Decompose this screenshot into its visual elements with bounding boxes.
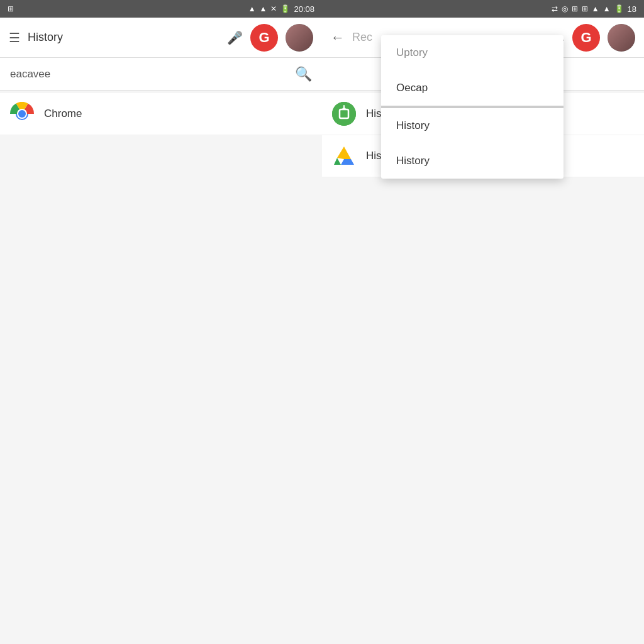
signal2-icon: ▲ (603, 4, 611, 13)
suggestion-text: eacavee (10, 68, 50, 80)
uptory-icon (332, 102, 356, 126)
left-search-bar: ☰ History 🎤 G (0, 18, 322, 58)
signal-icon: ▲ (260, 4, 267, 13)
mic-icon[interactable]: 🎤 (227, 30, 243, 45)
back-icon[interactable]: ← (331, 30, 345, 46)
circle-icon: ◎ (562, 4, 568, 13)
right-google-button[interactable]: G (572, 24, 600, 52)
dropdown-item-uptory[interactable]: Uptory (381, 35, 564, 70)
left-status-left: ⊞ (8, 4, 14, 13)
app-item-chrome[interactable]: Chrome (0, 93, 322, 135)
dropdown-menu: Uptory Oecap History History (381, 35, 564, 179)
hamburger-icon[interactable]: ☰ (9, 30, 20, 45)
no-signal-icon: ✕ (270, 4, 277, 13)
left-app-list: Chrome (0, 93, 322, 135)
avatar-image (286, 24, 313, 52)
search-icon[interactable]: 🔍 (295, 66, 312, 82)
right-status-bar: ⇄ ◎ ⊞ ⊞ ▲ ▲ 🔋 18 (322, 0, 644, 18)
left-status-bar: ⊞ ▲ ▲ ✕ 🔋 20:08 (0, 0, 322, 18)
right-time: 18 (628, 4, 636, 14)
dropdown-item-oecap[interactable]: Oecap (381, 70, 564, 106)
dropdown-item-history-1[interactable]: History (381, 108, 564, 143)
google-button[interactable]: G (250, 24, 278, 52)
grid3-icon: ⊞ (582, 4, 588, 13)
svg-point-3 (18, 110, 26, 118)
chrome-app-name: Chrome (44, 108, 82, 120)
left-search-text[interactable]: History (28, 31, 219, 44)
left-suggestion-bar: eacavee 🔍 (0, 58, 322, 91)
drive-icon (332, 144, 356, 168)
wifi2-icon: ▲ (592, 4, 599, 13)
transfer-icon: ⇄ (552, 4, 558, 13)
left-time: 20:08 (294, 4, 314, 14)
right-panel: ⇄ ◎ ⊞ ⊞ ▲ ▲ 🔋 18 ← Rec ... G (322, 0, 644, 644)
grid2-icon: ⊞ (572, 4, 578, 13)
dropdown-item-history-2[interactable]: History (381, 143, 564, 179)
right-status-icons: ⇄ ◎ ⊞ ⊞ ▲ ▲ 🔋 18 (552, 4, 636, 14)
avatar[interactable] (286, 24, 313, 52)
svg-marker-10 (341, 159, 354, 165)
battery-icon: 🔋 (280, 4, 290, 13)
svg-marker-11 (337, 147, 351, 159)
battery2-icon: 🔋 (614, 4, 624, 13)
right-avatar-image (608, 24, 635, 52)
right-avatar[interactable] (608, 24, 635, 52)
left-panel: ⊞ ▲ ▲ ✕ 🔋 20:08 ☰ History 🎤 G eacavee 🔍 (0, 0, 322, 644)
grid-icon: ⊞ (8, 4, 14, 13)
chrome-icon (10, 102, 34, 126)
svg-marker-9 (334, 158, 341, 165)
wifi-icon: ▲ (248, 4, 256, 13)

What is expected:
Every line of the listing that holds the word "Oecap" is to be found and copied.

Completed exercise:
dropdown-menu: Uptory Oecap History History (381, 35, 564, 179)
dropdown-item-oecap[interactable]: Oecap (381, 70, 564, 106)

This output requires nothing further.